Im vorliegenden Verfahren macht die Klägerin geltend, dass in der Satzung als ihr Gegenstand ausschließlich typische Steuerberatungstätigkeiten im Sinne der §§ 32 Abs. 1 und 33 StBerG sowie vereinbare Tätigkeiten im Sinne des § 57 Abs. 3 StBerG fixiert seien. Das Inkasso stelle eine mit dem Beruf des Steuerberaters vereinbare Tätigkeit im Sinne des § 57 Abs. 3 StBerG dar; dies ergebe sich aus § 64 StBerG.

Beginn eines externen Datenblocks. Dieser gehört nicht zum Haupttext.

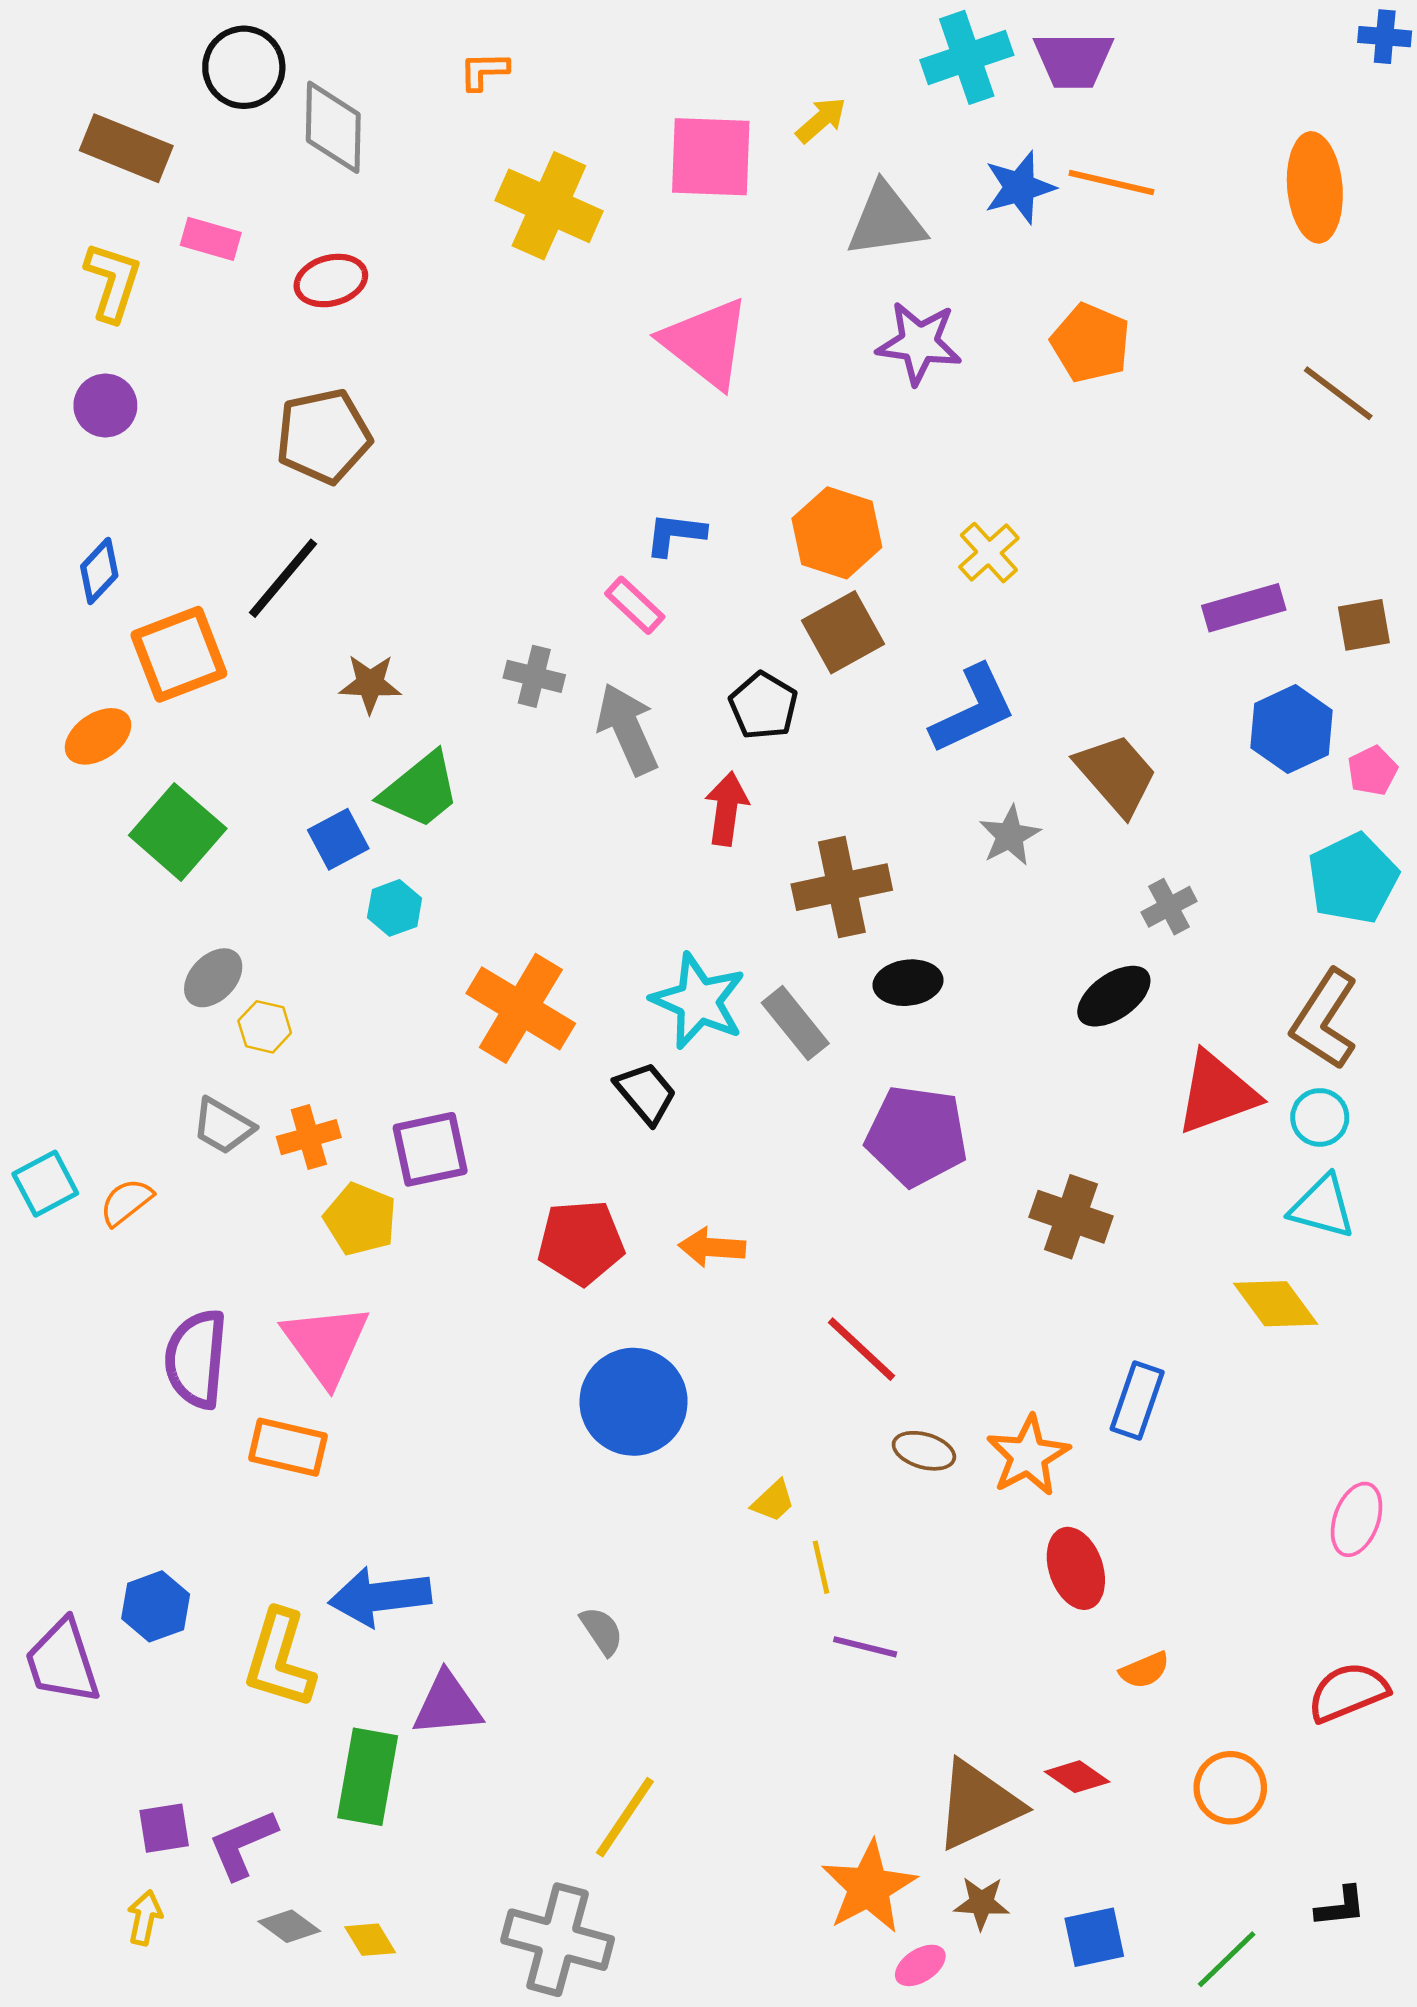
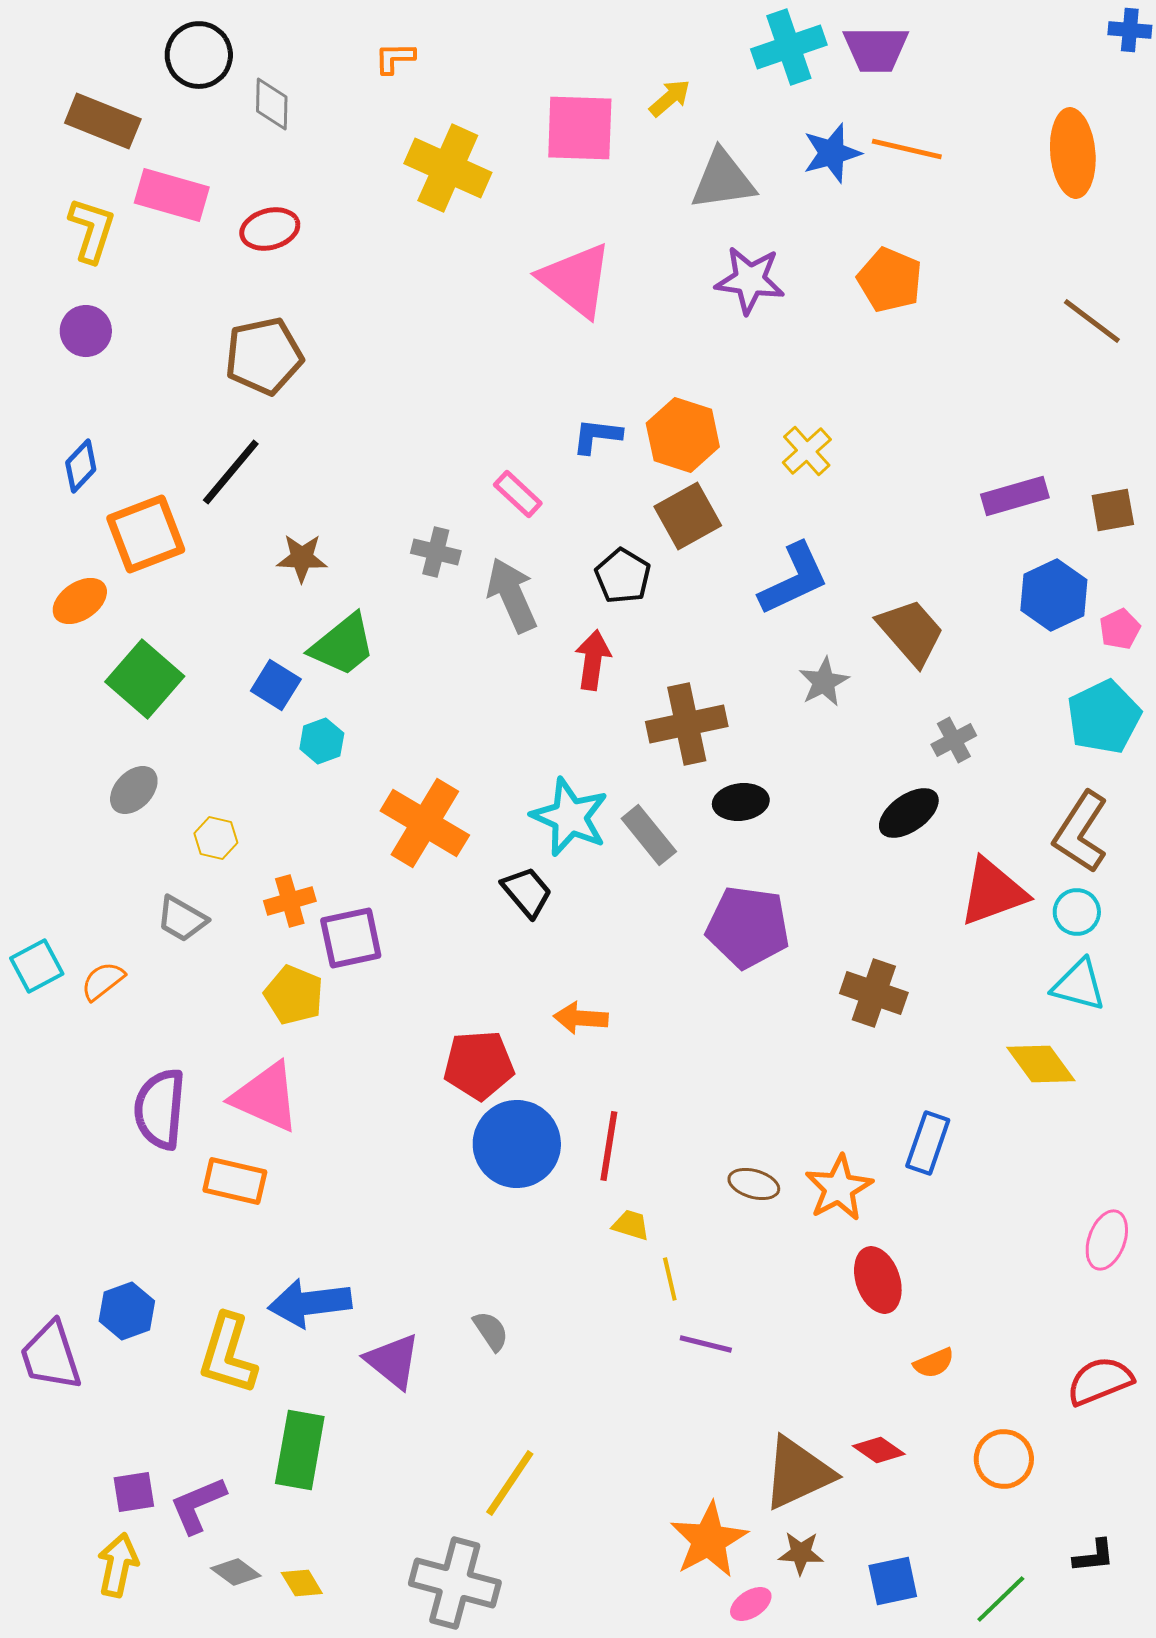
gray diamond: (333, 127) -> (272, 104), size x0.7
pink rectangle: (211, 239) -> (172, 195), size x1.5
blue L-shape: (675, 534) -> (597, 436), moved
blue square: (338, 839) -> (276, 685), turned -30
gray ellipse: (213, 978) -> (134, 790), moved
orange cross: (309, 1137) -> (290, 901), moved
red pentagon: (581, 1242) -> (479, 1065), moved
pink triangle: (326, 1344) -> (266, 1097), turned -30
red line: (861, 1349) -> (609, 1146), moved, turned 56
yellow trapezoid: (773, 1501) -> (631, 1225), turned -120
purple triangle: (447, 1704) -> (393, 1361), moved, turned 44
yellow arrow: (145, 1918) -> (118, 1565), size x1.4

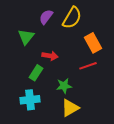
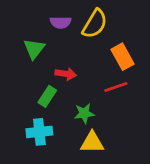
purple semicircle: (46, 17) -> (60, 22), turned -126
yellow triangle: (70, 108) -> (92, 142), turned 30

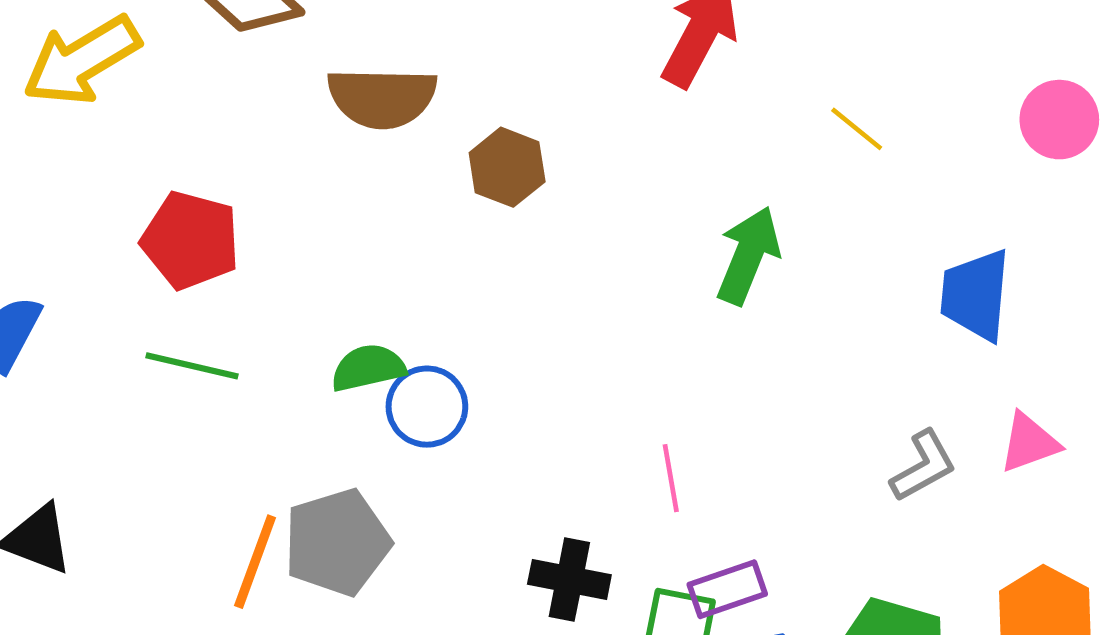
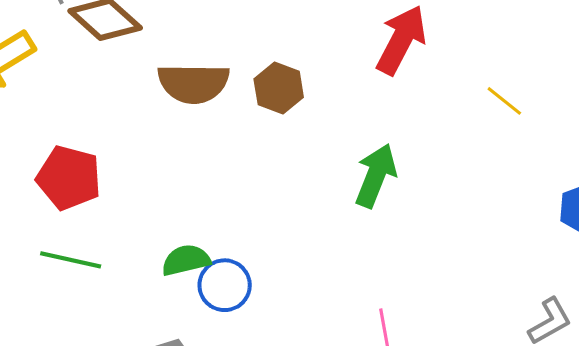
brown hexagon: (507, 167) -> (279, 88), moved
green arrow: (748, 255) -> (376, 176), moved

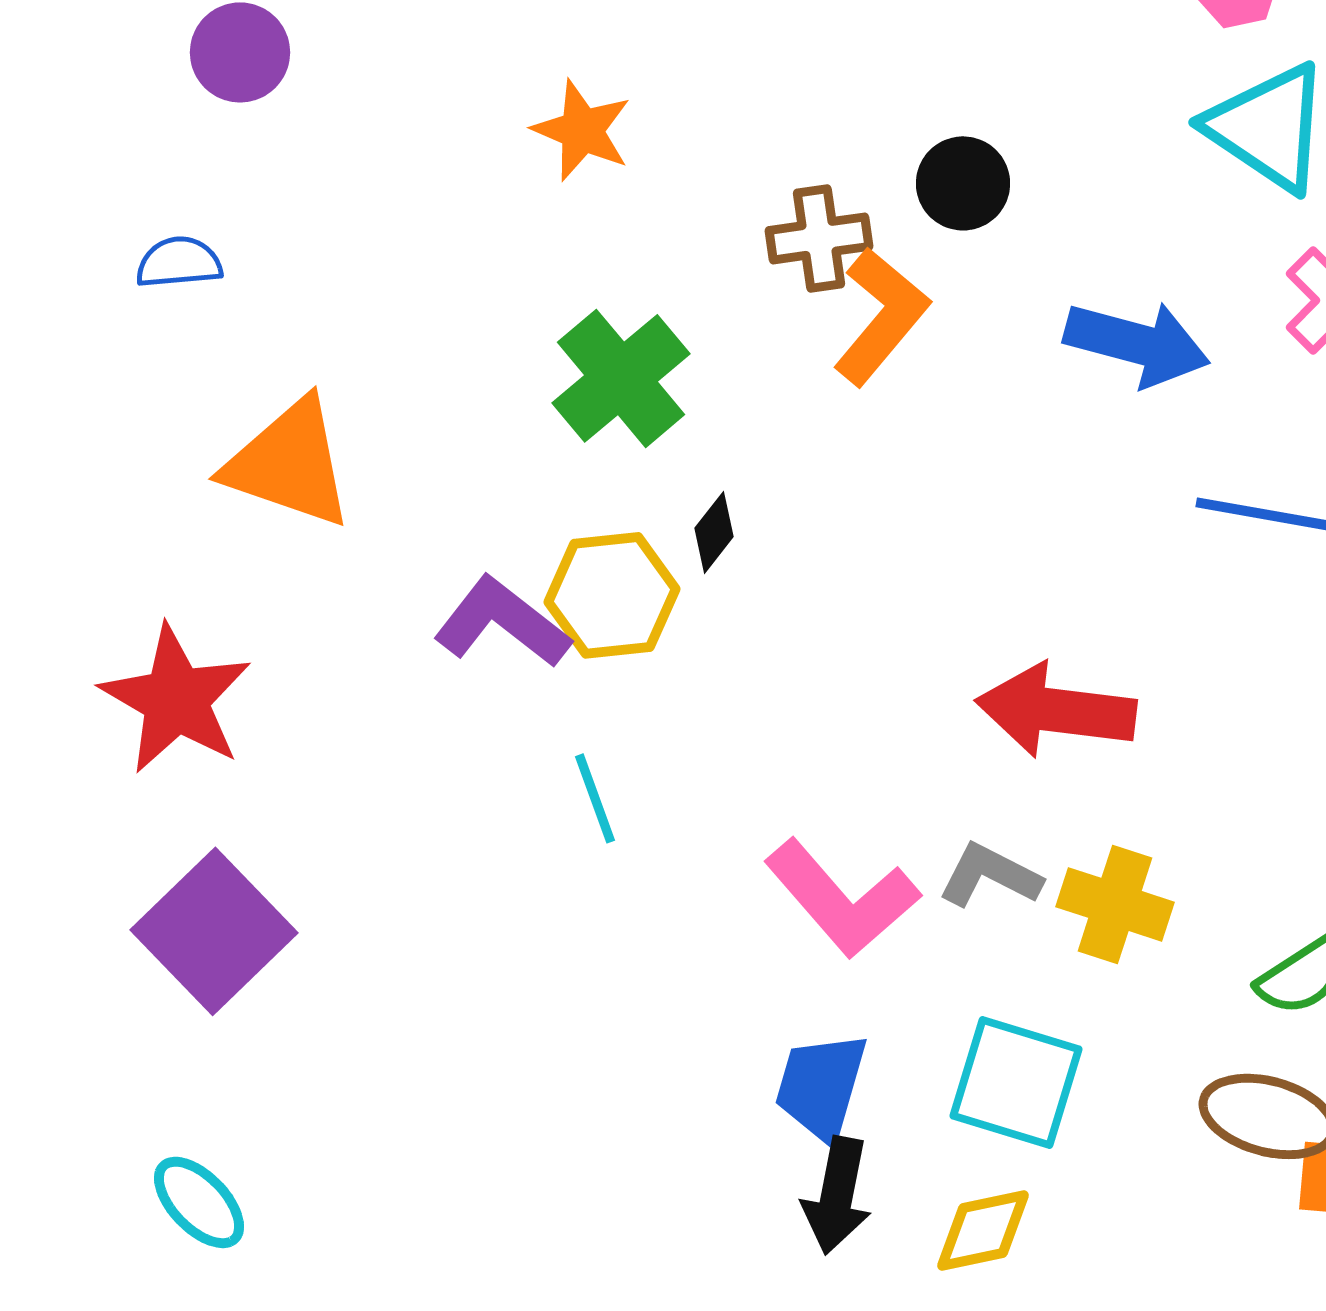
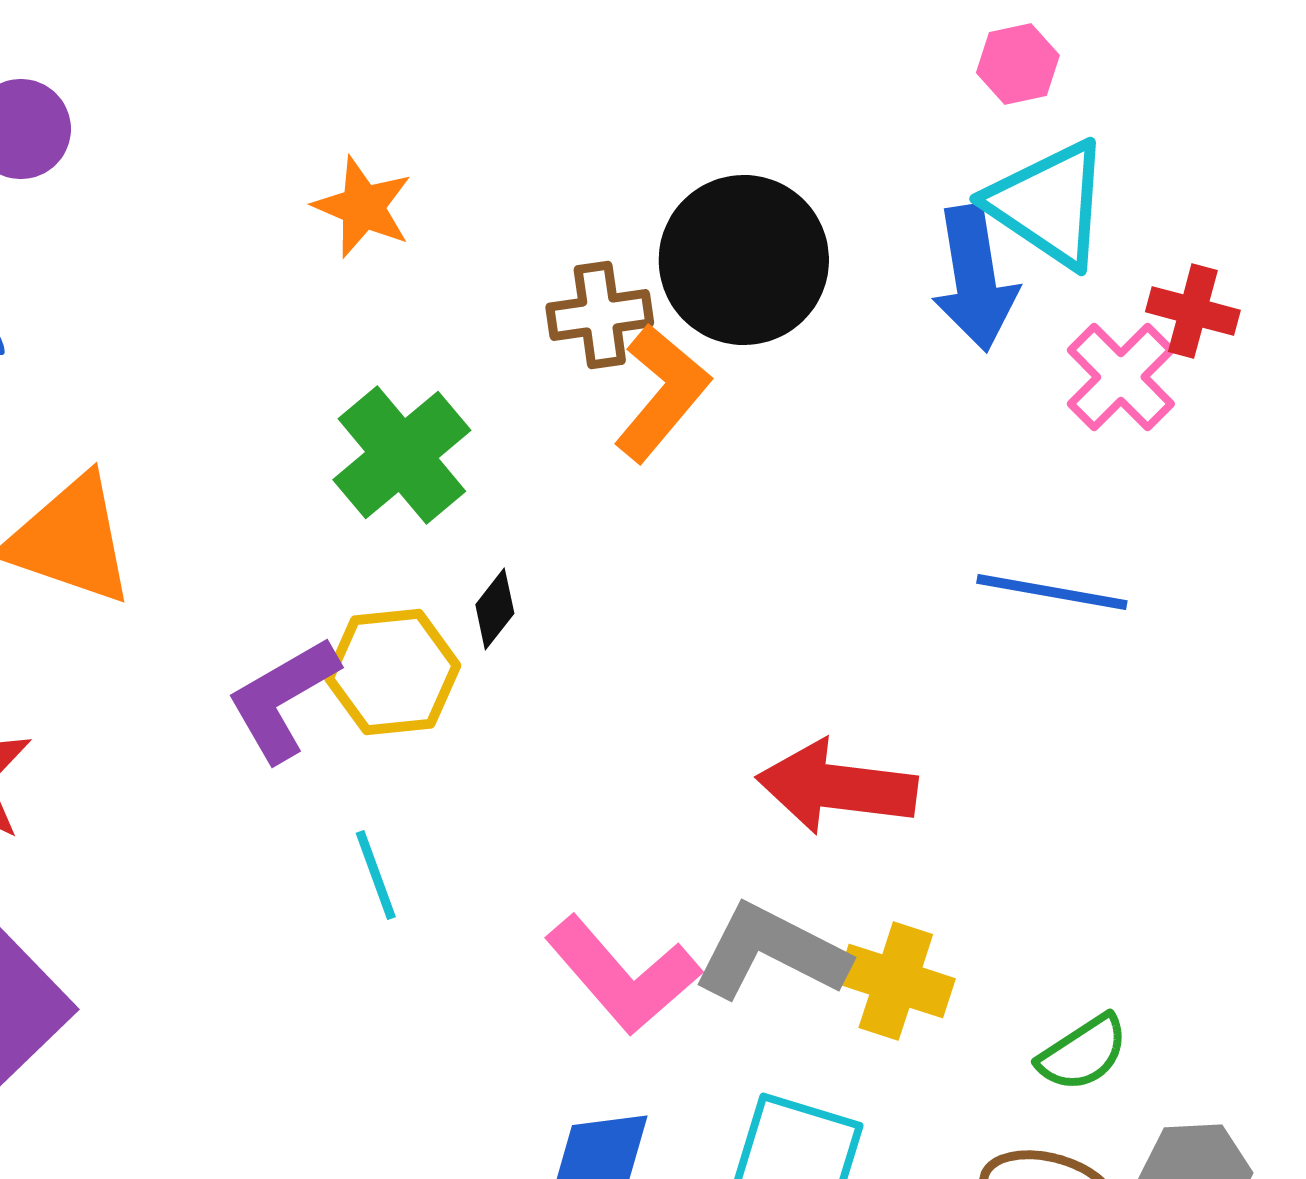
black circle: (963, 183) -> (744, 260), size x1.8
blue arrow: (1137, 343) -> (975, 278), moved, turned 66
purple L-shape: (502, 622) -> (283, 699), turned -68
gray L-shape: (990, 875) -> (771, 952), size x1.5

Die von der Beklagten angeführte Begründung, aus den Gesamtumständen gehe hervor, dass der Unternehmensgegenstand die gewerbliche Inkasso tätigkeit sein solle, ergebe sich kein Widerrufsgrund. Bloße Tätigkeits absichten reichten nicht aus, die Gesetzeswidrigkeit des satzungsmäßigen Gesellschaftszwecks zu bejahen. Der schwerwiegende Eingriff des Widerrufs könne sich nicht auf bloße Absichten stützen, sondern - soweit er auf Vertragszwecke abstelle - ausschließlich auf den Vertragstext und die Eintragungen als solche. Hier aber sei der Gesellschaftszweck gesetzeskonform fixiert worden.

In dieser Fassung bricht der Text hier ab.